Einhorn, who runs Greenlight Capital, wrote in a letter "we are in the midst of an enormous tech bubble," but noted "September 2, 2020 was the top and the bubble has already popped." Reuters saw a copy of the letter.

Einhorn said he's "adjusted" his portfolio's short-book with bets that stock prices will fall by "adding a fresh bubble basket" of mostly second-tier companies and "recent IPOs trading at remarkable valuations."

Einhorn, who made a timely call against Lehman Brothers just months before the bank collapsed, said he prematurely identified what he thought was a bubble in 2016. He announced his first bubble basket -- including bets against high flyers like Tesla and Amazon -- years ago. Now, he says, "there is a consensus that there is a bubble."

The signs are clear, Einhorn wrote, citing the race to list companies publicly, high volumes in speculative trading instruments and a "parabolic ascent toward a top."

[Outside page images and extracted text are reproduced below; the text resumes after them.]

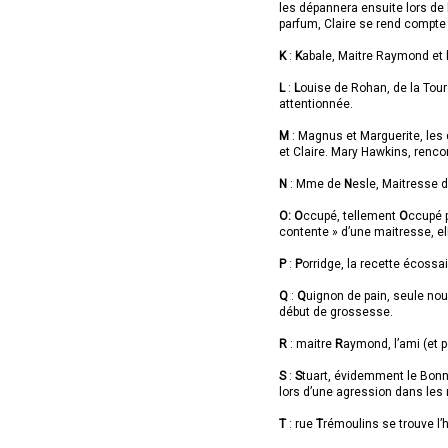
les dépannera ensuite lors de l
parfum, Claire se rend compte
K
:
K
abale, Maitre Raymond et 
L
:
L
ouise de Rohan, de la Tour 
attentionnée.
M
: Magnus et Marguerite, les 
et Claire. Mary Hawkins, ren
N
: Mme de
N
esle, Maitresse du
O:
O
ccupé, tellement
O
ccupé p
contente » d’une maitresse, e
P
:
P
orridge, la recette écossai
Q
:
Q
uignon de pain, seule no
début de grossesse.
R
: maitre
R
aymond, l’ami (et p
S
:
S
tuart, évidemment le Bonn
lors d’une agression dans les 
T
: rue
T
rémoulins se trouve l’h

One of the strangest signs may be a recent job application Einhorn said he had received via email from a from a 13-year old who says he quadrupled his money since February.

Einhorn did not identify the stocks he's betting against.

He does expect some stocks to keep climbing and said he added new names to the portfolio: B2B IT services company Synnex, software company NCR and sensor maker ams AG.

During the quarter, Greenlight climbed 5.9% compared with an 8.9% gain in the broader Standard & Poor's 500 index.